研究課題
移植片対宿主病(graft-versus-host disease:GVHD)は同種造血細胞移植後に発症する重篤な合併症の一つであり、治療薬である副腎皮質ステロイド剤に対して約半数の症例は抵抗性を示す。この病態をステロイド不応性GVHD(steroid refractory/resistant GVHD:SR-GVHD)と呼ぶ。同種造血細胞移植の予後改善にはSR-GVHDの病態解明が不可欠であり、病態に即した予防・治療法の開発が急務である。本研究の初年度には、ヒト臨床に近いマウス骨髄移植モデルの一つである主要組織適合抗原(Major histocompatibility: MHC)一致マイナー抗原不一致モデルのC3H.sw→B6系にて、腸内細菌由来メタボライトを解析し、Choline、Trimethylamine N-oxideなどのコリン代謝経路や、Kynurenine、Picolinic acidなどのトリプトファン代謝経路に関連するメタボライトが同種移植で増加ないし減少していることを確認した。本年度はタウリン代謝に関係するIsethionic acidの同種移植での低下を確認した。タウリン代謝は炎症反応に重要な役割を示すインフラマゾームの一種、NOD-like receptor family pyrin domain containing 6 (NLRP6)の制御に深く関連していることから、NLRP6のGVHDへの関与を裏付けるデータとなった。また、我々の開発したSR-GVHDマウスモデルを応用し、NLRP6KOマウスをホストとして、ステロイド治療を行うと、全てのマウスがSR-GVHDを発症した。この研究結果は、NLRP6が多彩な免疫機能を持つ可能性を示唆しており、最終年度ではNLRP6のステロイド不応性GVHDにおける影響について詳細な解析を行う予定である。
2: おおむね順調に進展している
上記の研究実績の概要に記載したように、GVHD発症時の腸内細菌由来メタボライトを解析すると、タウリン代謝に関連するIsethionic acidが同種移植群で低下していることから、間接的にNLRP6との関連性が明らかになった。また、NLRP6KOマウスをホストとした同種移植モデルでは、ステロイド治療にすべて抵抗性を示したことから、NLRP6のSR-GVHDへの関連が示唆された。本研究の結果から、NLRP6が多彩な免疫機能を持つ可能性が示唆された。

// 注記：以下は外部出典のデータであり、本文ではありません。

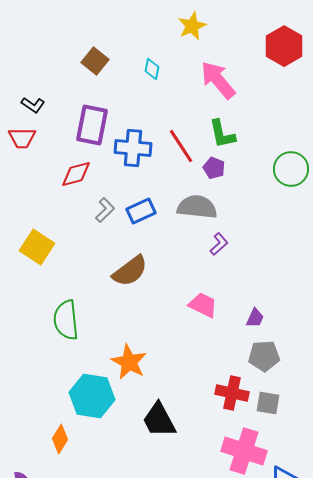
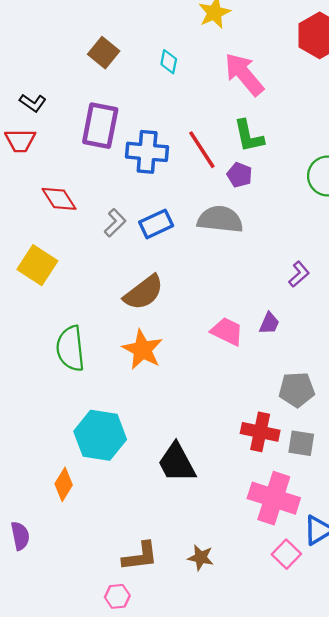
red diamond: (76, 174) -> (59, 199), moved, turned 72
purple L-shape: (219, 244) -> (299, 274), moved
purple trapezoid: (255, 318) -> (269, 323), moved
orange star: (129, 362) -> (142, 350), moved

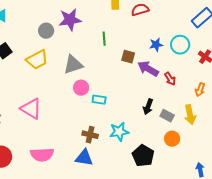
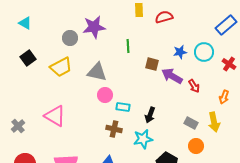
gray triangle: (73, 65) -> (97, 72), turned 30
black arrow: (148, 107) -> (150, 115), moved
brown cross: (90, 135) -> (114, 129), moved

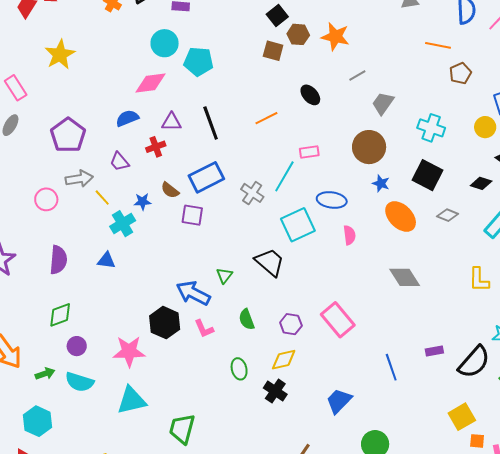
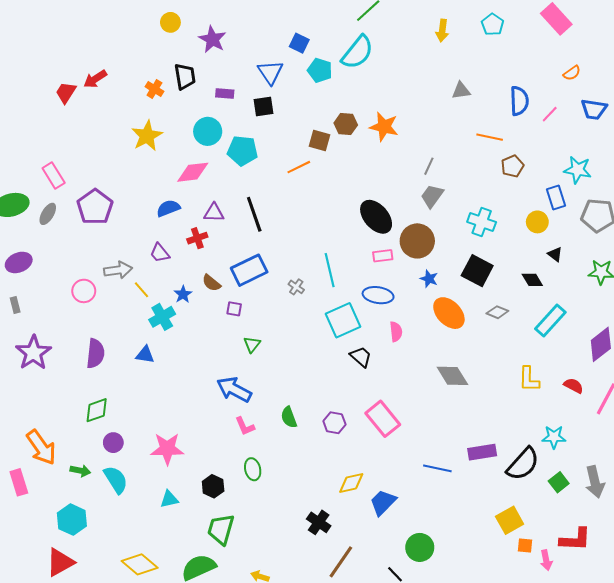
black square: (277, 15) -> (263, 107), moved, turned 30
yellow star: (60, 55) -> (147, 136), moved
gray line: (357, 76) -> (429, 166), moved, turned -36
black ellipse: (310, 95) -> (376, 217), moved, size x1.6
orange line: (266, 118) -> (299, 167), moved
purple pentagon: (68, 135) -> (95, 207), moved
pink rectangle: (309, 152) -> (383, 256), moved
cyan line: (284, 176) -> (330, 270), turned -44
black diamond: (481, 183) -> (532, 280), turned 40
gray cross: (252, 193) -> (296, 287), size x0.7
blue star: (142, 202) -> (183, 294), turned -30
purple square: (192, 215) -> (234, 309), size x0.7
black trapezoid: (270, 262) -> (361, 357), moved, size x0.7
green triangle: (224, 276) -> (252, 344), moved
black hexagon: (165, 323) -> (213, 486), moved, size x0.7
purple rectangle: (434, 351) -> (482, 452), size x1.5
yellow diamond: (284, 360) -> (351, 483), moved
blue line: (391, 367) -> (437, 468), turned -60
green ellipse: (239, 369) -> (253, 469), moved
green arrow: (45, 374) -> (80, 471), turned 30
cyan semicircle: (80, 382) -> (116, 480), turned -140
black cross: (275, 391) -> (319, 522), moved
cyan triangle: (132, 400) -> (169, 499), size x0.6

今後、NLRP6欠損マウスをホストとした同種移植及びNLRP6欠損のT細胞を輸注した移植系において、NLRP6のステロイド不応性GVHDにおける影響を検討する予定である。特に、ステロイドを投与した場合に、NLRP6欠損マウスではSR-GVHDを全例で発症することから、NLRP6の宿主側の要因のみならず、ドナー側にも焦点を当てた解析が必要となる可能性があり、引き続き検討を重ねていく予定である。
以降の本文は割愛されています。